Consecuencias en el panorama inmobiliario de la venta de activos tóxicos de los bancos a fondos de inversión

Alicia tiene 57 años y vive de alquiler social en un piso cuyo nuevo dueño es un fondo buitre. Una relación a la que el fondo quiere poner fin para vender la vivienda. Alicia entró en la casa después de contratar con Deutsche Bank una hipoteca de 260.000 euros con una cuota mensual de 1.600 euros. Era el año 2007. Luego, estalló la burbuja.

Vino primero una reestructuración de la deuda por la que pasó a pagar la mitad de la cuota, pero no fue suficiente. Llegó después la ejecución hipotecaria y el banco se quedó con la vivienda. Sin alternativa habitacional, Alicia continúa en el piso a cambio de 400 euros al mes. Pero su casero ya no es la entidad. Ahora el dueño es un fondo de inversión que ha comprado la vivienda al banco por 46.700 euros, un precio un 82% inferior al que pagó Alicia.

Como la vivienda en la que reside Alicia, un piso de 50 metros cuadrados en el madrileño barrio de Usera, los bancos han vendido a fondos buitre activos inmobiliarios dudosos o adjudicados vinculados al sector inmobiliario por valor de unos 80.000 millones de euros, según cálculos de Analistas Financieros Internacionales (AFI). El grueso se ha vendido en los dos últimos años y, sobre todo, tras el efecto dominó puesto en marcha con la venta del Santander del 51% del ladrillo del Popular al fondo Blackstone en agosto de 2017.

Ángel Berges, vicepresidente de AFI, explica que, primero el mercado, y después el Banco Central Europeo (BCE), han presionado a las entidades para que reduzcan sus activos improductivos (dudosos y adjudicados). Un mandato del supervisor que ha alcanzado su punto álgido entre 2016 y 2017 con el objetivo de que los bancos disminuyan más rápido la morosidad.

"Para que un banco reduzca activos improductivos o adjudicados, una de dos, o aquel al que le ha prestado dinero se lo devuelve, o si no se lo vende a un tercero. Estos terceros normalmente son fondos de inversión, que se especializan en comprar carteras de activos dudosos o fallidos con intención de luego sacarles una rentabilidad si consiguen recuperar aquello que el banco no estaba recuperando.

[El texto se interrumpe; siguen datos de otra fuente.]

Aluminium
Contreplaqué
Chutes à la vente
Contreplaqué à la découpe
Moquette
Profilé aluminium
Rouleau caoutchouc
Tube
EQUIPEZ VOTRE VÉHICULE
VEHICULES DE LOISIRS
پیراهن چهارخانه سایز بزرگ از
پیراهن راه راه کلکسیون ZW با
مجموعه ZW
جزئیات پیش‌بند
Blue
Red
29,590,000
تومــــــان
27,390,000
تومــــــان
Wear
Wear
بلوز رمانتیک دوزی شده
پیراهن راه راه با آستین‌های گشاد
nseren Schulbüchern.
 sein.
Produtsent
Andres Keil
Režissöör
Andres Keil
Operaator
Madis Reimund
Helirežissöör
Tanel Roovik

Esa es la filosofía que hay detrás", resume Berges.

Pero no son operaciones "gratuitas", añade el experto, al recordar que los fondos compran a precios muy baratos. Los descuentos superan el 80% si el activo se considera fallido y ronda el 50% si el inmueble ha sido adjudicado. De modo que "en algunos casos, el banco se tiene que apuntar una pérdida porque está vendiendo por debajo de su valor", señala. Mientras tanto, al hipotecado no se le perdona la deuda.

Rescate bancario

Para Javier Gil, portavoz del Sindicato de Inquilinos de Madrid, "todo ello forma parte del proceso de reestructuración de la economía española. Parte de la política de la Unión Europea y de la política de rescate es que los bancos se tienen que deshacer de esas viviendas. Ahora lo que sucede es un proceso de transferencia de propiedad de estos bancos a los fondos de inversión", valora.

Gil advierte de que "estamos viendo masivamente en toda la periferia de Madrid decenas de alquileres sociales que se consiguieron gracias a la Plataforma de Afectados por la Hipoteca (PAH) y que esas viviendas el banco se las ha vendido a un fondo buitre y que ese fondo expulsa a la persona y no renueva ese contrato. Eso está pasando muchísimo ahora en Madrid", relata.

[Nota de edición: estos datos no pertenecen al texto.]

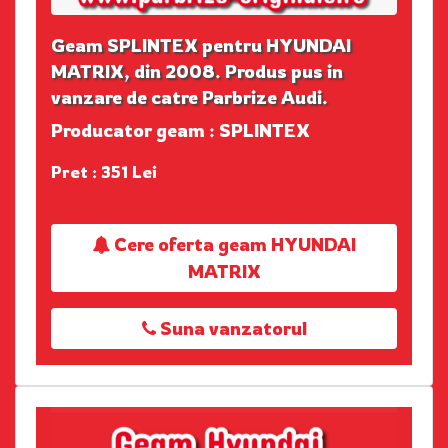
Geam SPLINTEX pentru HYUNDAI
MATRIX, din 2008. Produs pus in
vanzare de catre Parbrize Audi.
Producator geam : SPLINTEX
Pret : 351 Lei
Cere oferta geam HYUNDAI
MATRIX
Suna vanzatorul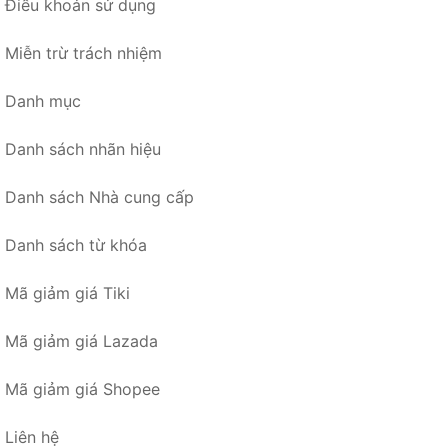
Điều khoản sử dụng
Miễn trừ trách nhiệm
Danh mục
Danh sách nhãn hiệu
Danh sách Nhà cung cấp
Danh sách từ khóa
Mã giảm giá Tiki
Mã giảm giá Lazada
Mã giảm giá Shopee
Liên hệ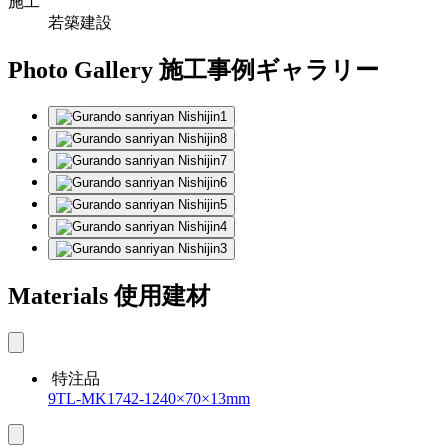
施工
若築建設
Photo Gallery
施工事例ギャラリー
Materials
使用建材
特注品
9TL-MK1742-1240×70×13mm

Según el Banco de España, desde que tocaron techo en 2013, las entidades se han deshecho del 60% de los activos de dudoso cobro, y del 40% de adjudicados, que han caído en manos de fondos de inversión en busca de gangas.

Blackstone

Desde Blackstone, fondo que ha protagonizado la mayor operación inmobiliaria de España al comprar el ladrillo del Popular, aseguran que aquellos casos que presentan rasgos de vulnerabilidad son tratados y negociados de forma individual, "intentando alcanzar acuerdos favorables para ambas partes". Añaden que "nuestros gestores están siempre disponibles y dispuestos a reunirse personalmente con los inquilinos si es necesario".

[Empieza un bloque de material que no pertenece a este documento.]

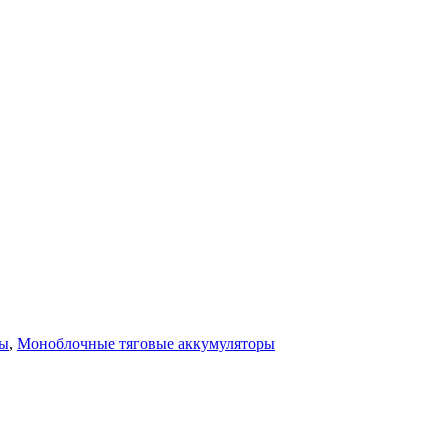
ры
,
Моноблочные тяговые аккумуляторы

Inciden desde la multinacional en que "los acuerdos alcanzados en nuestras negociaciones incluyen diversos tipos de soluciones, en función de la situación". Las principales, apuntan, son la "condonación de la deuda acumulada, ayudas para el traslado y reubicación en una nueva vivienda, contacto con administraciones locales y firma de contratos por debajo de mercado para inqulinos vulnerables con bajos ingresos y situaciones familiares complejas".